El objetivo de este centro es capacitar y formar a niños, adolescentes, jóvenes y adultos en situación de pobreza y marginalidad desde el carisma de marista: sencillez, ambiente de familia, presencia, amor al trabajo. En una tarea compartida por Hermanos, colaboradores y voluntarios, inspirados en el evangelio y la solidaridad cristiana.

 

Sierra Tarahumara

 

Los Hermanos Maristas llegaron a la sierra Tarahumara en el año de 1961 con la finalidad de proveer ayuda a la comunidad rarámuri que históricamente ha vivido en condiciones extremas. Con el paso del tiempo, esta población se ha convertido en una de las grandes misiones de toda la Comunidad Marista, a la cual se integran Hermanos, laicos y una gran cantidad de voluntarios, principalmente estudiantes de los colegios maristas.

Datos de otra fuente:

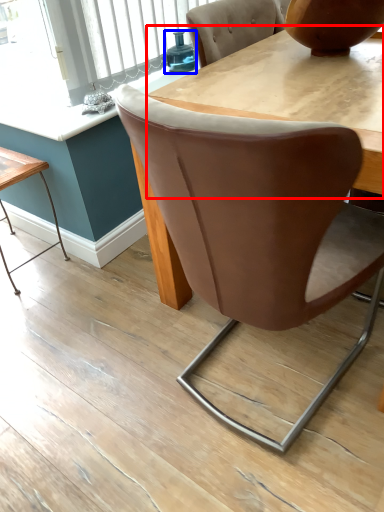 Question: Which object appears farthest to the camera in this image, round table (highlighted by a red box) or teal (highlighted by a blue box)?

Choices:
 (A) round table
 (B) teal

Answer: (B) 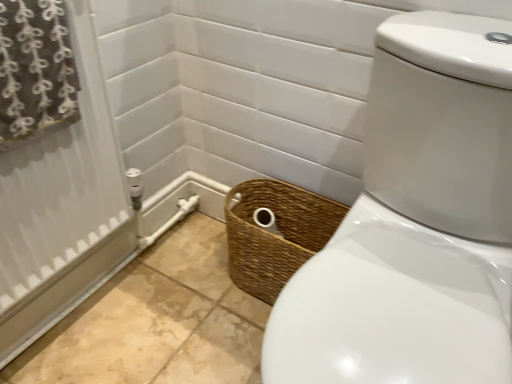 Question: Do you think woven brown basket at lower center is within brown textured fabric at upper left, or outside of it?

Choices:
 (A) inside
 (B) outside

Answer: (B)

Question: Is woven brown basket at lower center in front of or behind brown textured fabric at upper left in the image?

Choices:
 (A) behind
 (B) front

Answer: (A)

Question: Is woven brown basket at lower center wider or thinner than brown textured fabric at upper left?

Choices:
 (A) wide
 (B) thin

Answer: (A)

Question: Considering the positions of point (17, 34) and point (300, 228), is point (17, 34) closer or farther from the camera than point (300, 228)?

Choices:
 (A) closer
 (B) farther

Answer: (A)

Question: In terms of size, does brown textured fabric at upper left appear bigger or smaller than woven brown basket at lower center?

Choices:
 (A) small
 (B) big

Answer: (A)

Question: Relative to woven brown basket at lower center, is brown textured fabric at upper left in front or behind?

Choices:
 (A) front
 (B) behind

Answer: (A)

Question: Is brown textured fabric at upper left inside or outside of woven brown basket at lower center?

Choices:
 (A) outside
 (B) inside

Answer: (A) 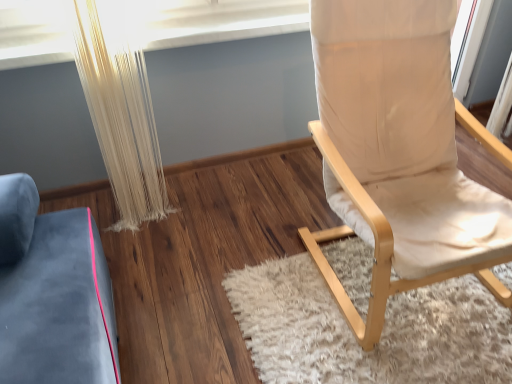 Question: Is white shaggy rug at center looking in the opposite direction of beige fabric chair at right?

Choices:
 (A) yes
 (B) no

Answer: (B)

Question: Is the position of white shaggy rug at center more distant than that of beige fabric chair at right?

Choices:
 (A) no
 (B) yes

Answer: (B)

Question: Is white shaggy rug at center positioned before beige fabric chair at right?

Choices:
 (A) yes
 (B) no

Answer: (B)

Question: Is white shaggy rug at center touching beige fabric chair at right?

Choices:
 (A) yes
 (B) no

Answer: (B)

Question: Is white shaggy rug at center positioned beyond the bounds of beige fabric chair at right?

Choices:
 (A) no
 (B) yes

Answer: (B)

Question: Is white shaggy rug at center to the left of beige fabric chair at right from the viewer's perspective?

Choices:
 (A) yes
 (B) no

Answer: (A)

Question: Is white textured curtain at left inside beige fabric chair at right?

Choices:
 (A) yes
 (B) no

Answer: (B)

Question: Can you confirm if beige fabric chair at right is bigger than white textured curtain at left?

Choices:
 (A) no
 (B) yes

Answer: (B)

Question: Does beige fabric chair at right lie behind white textured curtain at left?

Choices:
 (A) no
 (B) yes

Answer: (A)

Question: Is beige fabric chair at right with white textured curtain at left?

Choices:
 (A) yes
 (B) no

Answer: (B)

Question: Can you confirm if beige fabric chair at right is thinner than white textured curtain at left?

Choices:
 (A) no
 (B) yes

Answer: (A)

Question: Considering the relative sizes of beige fabric chair at right and white textured curtain at left in the image provided, is beige fabric chair at right shorter than white textured curtain at left?

Choices:
 (A) yes
 (B) no

Answer: (B)

Question: Is white textured curtain at left surrounded by white shaggy rug at center?

Choices:
 (A) no
 (B) yes

Answer: (A) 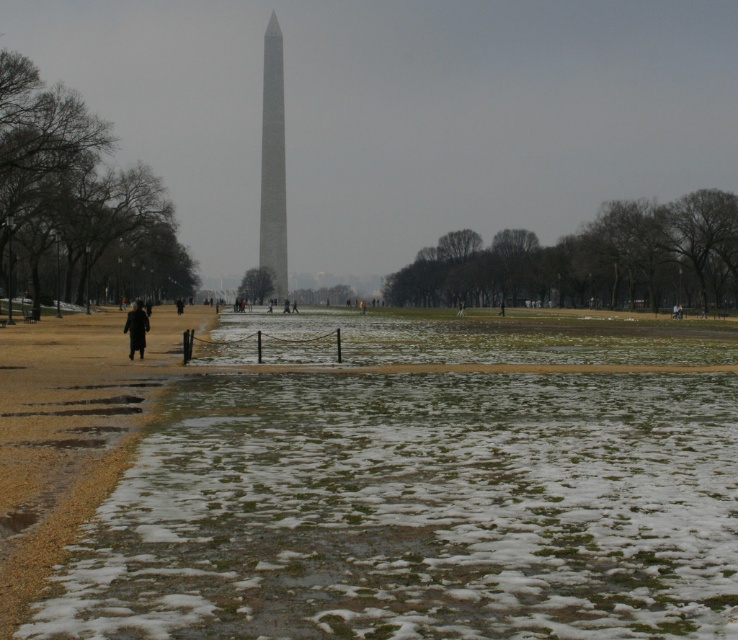 Does point (269, 166) lie in front of point (137, 328)?

No, it is not.

Who is more distant from viewer, (263,67) or (142,356)?

Point (263,67)

Where is `smooth gray obelisk at center`? smooth gray obelisk at center is located at coordinates (272, 163). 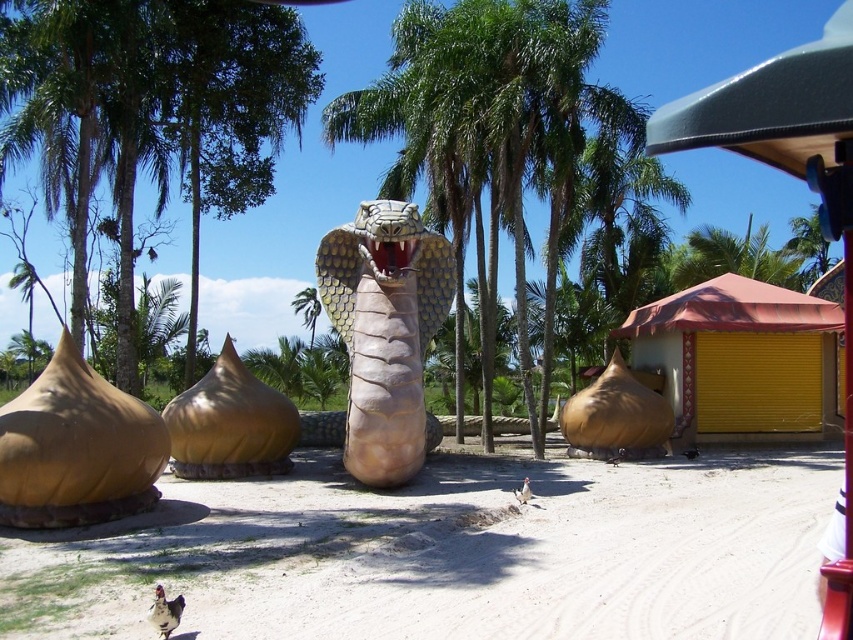 You are an artist planning to place a new sculpture between the matte gold dome at left and the matte gold dome at center. Based on their heights, which dome should the sculpture be placed closer to for visual balance?

The matte gold dome at left is shorter than the matte gold dome at center. To achieve visual balance, the sculpture should be placed closer to the taller matte gold dome at center to compensate for its greater height.

From the picture: You are standing in front of the cobra installation and want to place a small statue on the ground. The statue requires a space wider than the matte gold dome at center. Can the white sandy ground at center accommodate it?

The white sandy ground at center has a larger width than the matte gold dome at center, so it can accommodate the statue requiring a space wider than the matte gold dome at center.

You are standing at the point marked as point (x=457, y=557) in the image. What type of terrain are you currently standing on?

The point (x=457, y=557) is on white sandy ground at center, so you are standing on white sandy ground. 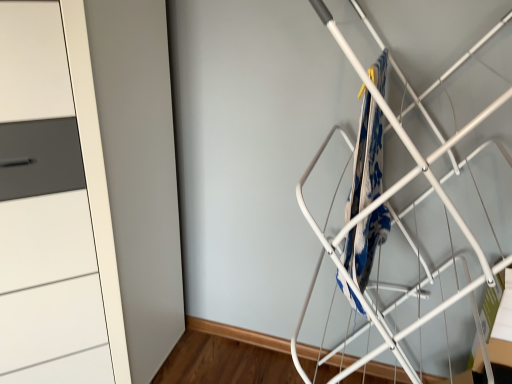 Question: Can you confirm if blue printed fabric at center-right is smaller than white matte cabinet at left?

Choices:
 (A) yes
 (B) no

Answer: (A)

Question: Is blue printed fabric at center-right positioned behind white matte cabinet at left?

Choices:
 (A) no
 (B) yes

Answer: (B)

Question: Is blue printed fabric at center-right positioned before white matte cabinet at left?

Choices:
 (A) yes
 (B) no

Answer: (B)

Question: From the image's perspective, is blue printed fabric at center-right over white matte cabinet at left?

Choices:
 (A) yes
 (B) no

Answer: (A)

Question: Is blue printed fabric at center-right next to white matte cabinet at left?

Choices:
 (A) no
 (B) yes

Answer: (A)

Question: Does blue printed fabric at center-right have a greater width compared to white matte cabinet at left?

Choices:
 (A) yes
 (B) no

Answer: (B)

Question: From a real-world perspective, is white matte cabinet at left positioned under blue printed fabric at center-right based on gravity?

Choices:
 (A) yes
 (B) no

Answer: (A)

Question: Can you confirm if white matte cabinet at left is positioned to the right of blue printed fabric at center-right?

Choices:
 (A) no
 (B) yes

Answer: (A)

Question: Considering the relative positions of white matte cabinet at left and blue printed fabric at center-right in the image provided, is white matte cabinet at left to the left of blue printed fabric at center-right from the viewer's perspective?

Choices:
 (A) no
 (B) yes

Answer: (B)

Question: Is white matte cabinet at left completely or partially outside of blue printed fabric at center-right?

Choices:
 (A) yes
 (B) no

Answer: (A)

Question: Does white matte cabinet at left have a greater width compared to blue printed fabric at center-right?

Choices:
 (A) yes
 (B) no

Answer: (A)

Question: Is white matte cabinet at left positioned far away from blue printed fabric at center-right?

Choices:
 (A) yes
 (B) no

Answer: (B)

Question: Based on their positions, is white matte cabinet at left located to the left or right of blue printed fabric at center-right?

Choices:
 (A) left
 (B) right

Answer: (A) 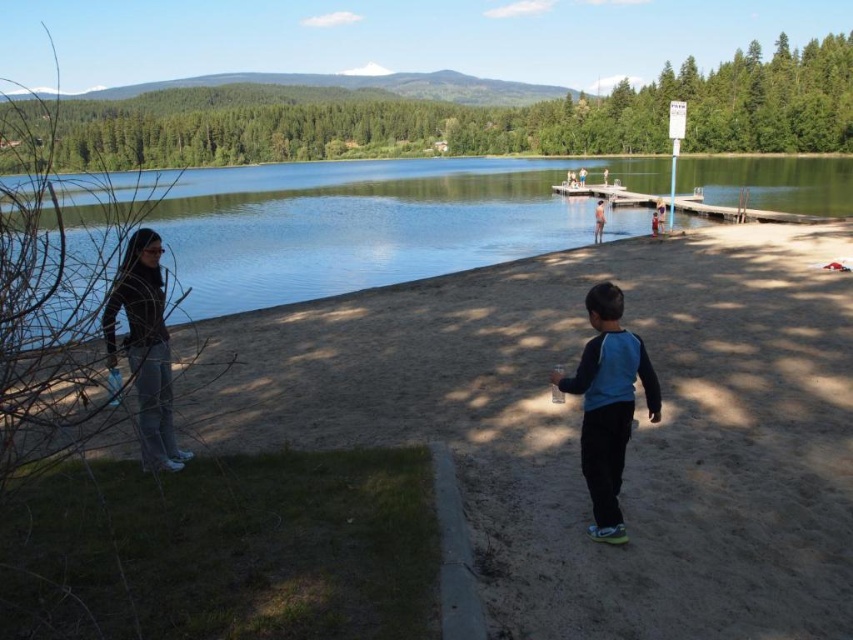 Is blue fabric shirt at center positioned in front of black matte jacket at lower left?

No, it is not.

Based on the photo, who is more distant from viewer, (x=584, y=442) or (x=148, y=253)?

Positioned behind is point (x=148, y=253).

You are a GUI agent. You are given a task and a screenshot of the screen. Output one action in this format:
    pyautogui.click(x=<x>, y=<y>)
    Task: Click on the blue fabric shirt at center
    The width and height of the screenshot is (853, 640).
    Given the screenshot: What is the action you would take?
    pyautogui.click(x=608, y=404)

Can you confirm if brown sandy beach at lower center is thinner than clear water at center?

Yes.

Is brown sandy beach at lower center to the left of clear water at center from the viewer's perspective?

No, brown sandy beach at lower center is not to the left of clear water at center.

Is point (198, 369) positioned before point (271, 212)?

That is True.

Identify the location of brown sandy beach at lower center. Image resolution: width=853 pixels, height=640 pixels. (579, 420).

Who is higher up, brown sandy beach at lower center or blue fabric shirt at center?

Positioned higher is brown sandy beach at lower center.

Image resolution: width=853 pixels, height=640 pixels. What do you see at coordinates (579, 420) in the screenshot?
I see `brown sandy beach at lower center` at bounding box center [579, 420].

Is point (746, 358) farther from camera compared to point (627, 384)?

Yes, it is behind point (627, 384).

Identify the location of brown sandy beach at lower center. Image resolution: width=853 pixels, height=640 pixels. (579, 420). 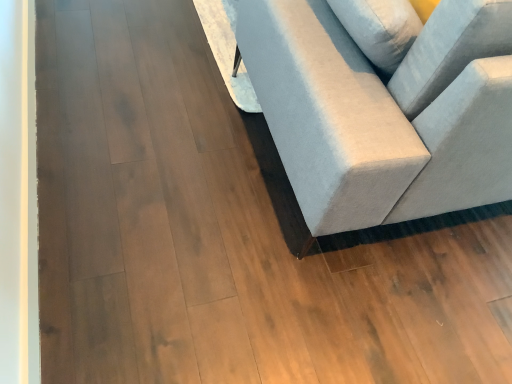 Question: Should I look upward or downward to see light gray fabric couch at right?

Choices:
 (A) up
 (B) down

Answer: (A)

Actualmente la presencia marista abarca 7 comunidades enclavadas en la Sierra Tarahumara, donde se brinda los servicios de internados para todos los niños. Durante su estancia en estos internados, los niños tienen la oportunidad de estudiar desde el kínder hasta la preparatoria. Además, después de sus clases, reciben formación en diversos talleres de oficios que los ayuda a adquirir habilidades que tienen un impacto positivo en su comunidad. Estos cursos contempla la agricultura, carpintería, artesanías, viticultura, además de deportes.

De esta manera se busca incidir en el mejoramiento de las condiciones de vida de los pobladores de estas comunidades, aportándoles conocimientos y habilidades nuevas que contribuya a la generación de alternativas productivas y mejoren su calidad de vida.